Hi, I've been trying since the Holidays to find a recipe for a decorative cookie icing, similar to royal icing, but one that uses something other than confectioners sugar, that diabetic children could eat. Is there anything using powdered milk or something else sweetened with artificial sweetener? Maybe using cream cheese? They're going into gift bags, so the frosting needs to dry hard. Thank You.


----------



## keeperofthegood (Oct 5, 2001)

Hey oh

Ok, not the cheepest way, but it works, and is ok with diabetics is to use SPLENDA. Measure for measure sugar replacer.

Mind you, a 2 cup box of splenda will cost around 2 or 3 dollars, and if you need to make a fair bit of icing...well it will get pricey. You may be better of thinking of a glazed fruit topping. Gelatin sweetened with splenda would be cheeper than icing.


----------



## suzanne25 (Apr 3, 2005)

Dear KeeperOfTheGood, Great suggestion, I will try it. As they are special gifts, cost is not a factor. Thank you so much for taking the time to answer.


----------



## metrakay (Apr 1, 2005)

If expense is not an issue, you might look into maltitol -- you can get it at those low carb stores that have popped up, or you can buy it online. They use maltitol in a lot of diabetic foods. Last I saw at one of those stores it was about $17 per lb, but it has the consistency of powdered sugar, and you can even make hard candy from it. Be sure to sift it -- it gets kinda clumped up in the package.


----------



## keeperofthegood (Oct 5, 2001)

Hey oh

You are welcome. Diabetes sucks. My mom developed chemically induced diabetes shortly before the end, and that didn't help her in those final months at all.

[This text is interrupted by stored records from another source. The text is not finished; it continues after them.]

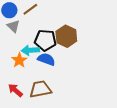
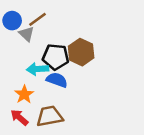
gray triangle: (13, 26) -> (27, 34), moved
orange star: (19, 60) -> (24, 94), moved

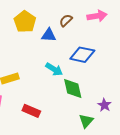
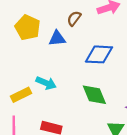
cyan arrow: (54, 69) -> (46, 83), moved

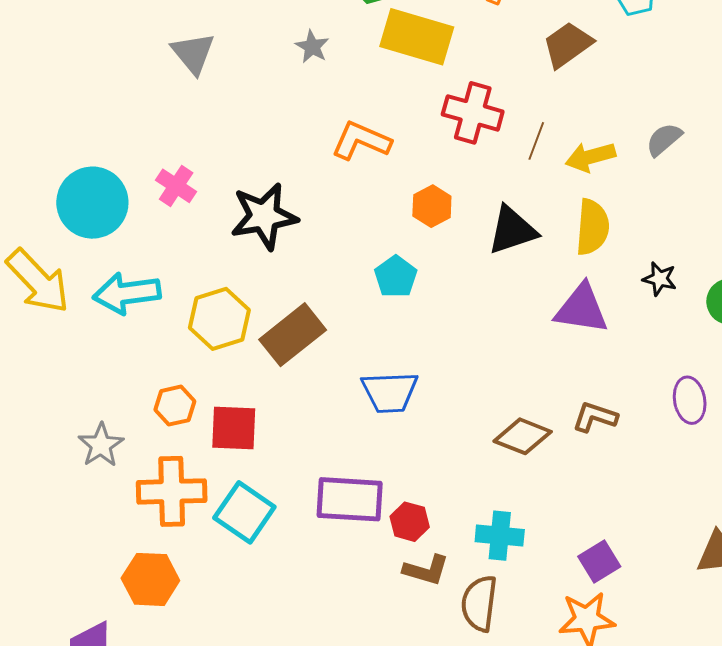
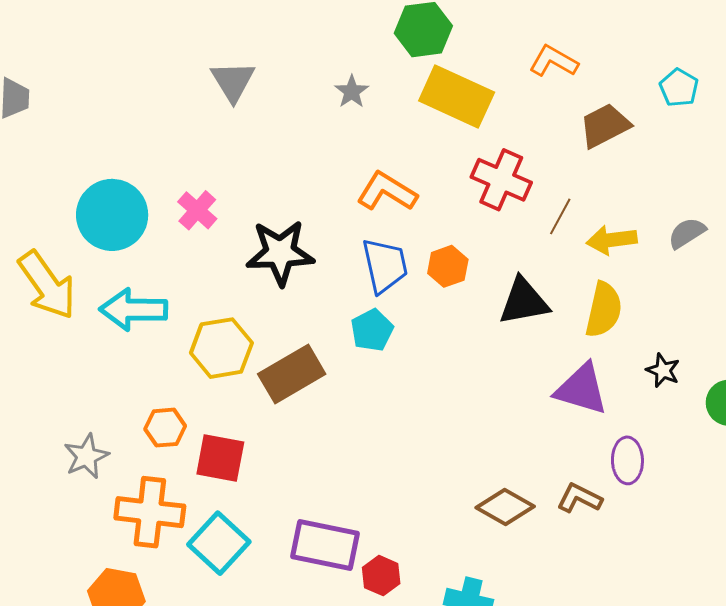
cyan pentagon: (396, 277) -> (372, 330), moved
blue trapezoid: (390, 392) -> (385, 266), moved, turned -108
purple ellipse: (690, 400) -> (627, 460), moved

I did some googleing and didn't find a heck of a lot. The other suggestion I am unfamiliar working with. Splenda I use at home. My son is nuts-wound-tight with nothing in him, and sugars just send him over the deep edge.

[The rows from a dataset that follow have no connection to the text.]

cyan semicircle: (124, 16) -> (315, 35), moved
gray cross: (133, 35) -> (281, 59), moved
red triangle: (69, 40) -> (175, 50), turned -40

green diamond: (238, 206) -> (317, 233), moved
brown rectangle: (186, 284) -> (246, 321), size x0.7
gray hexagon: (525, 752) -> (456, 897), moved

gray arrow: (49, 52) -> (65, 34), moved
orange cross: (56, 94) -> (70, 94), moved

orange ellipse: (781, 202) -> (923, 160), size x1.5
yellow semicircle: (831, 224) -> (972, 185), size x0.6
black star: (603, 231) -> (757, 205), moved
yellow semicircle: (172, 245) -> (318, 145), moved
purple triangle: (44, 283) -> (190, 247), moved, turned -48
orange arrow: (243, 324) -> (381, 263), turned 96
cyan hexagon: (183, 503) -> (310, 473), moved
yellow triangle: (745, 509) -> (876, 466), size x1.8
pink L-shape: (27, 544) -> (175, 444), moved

This is one link, with a recipe that I have found repeated several times on the net. Good as a guide to start with anyway http://www.cakencandysupply.com/Reci...-frosting.html

From there, its going to be a matter of some hands on research. Trial batches and a phone cal to you local diabetes foundation. Usually they will have access to all the ins and outs of cooking for diabetics. I do know that controlled diabetics can enjoy full carbed full sugared treats, but that they do need to appropriately adjust their insulins etc. Still, worth the phone call to see what local community resources there are.

Yup, I find that living as though my son is diabetic, and watching sugar has actually really helped the overall heath and happiness of the family. I even found that my annual self indulgent post easter chocolate binge really wasn't satisfying!! I mean, chocolate!! was!! unsatisfying!!!!! OMG!!

Certainly some info to start with and some directions to go on. Do let us know how it turns out, and what you eventually concocted that did or didn't work.

Keeps

OH!!! Fast final google, and http://www.spipolyols.com/applications.html looks right interesting!!!


----------



## suzanne25 (Apr 3, 2005)

Thank you also, Metrakay. I will look into Maltitol.


----------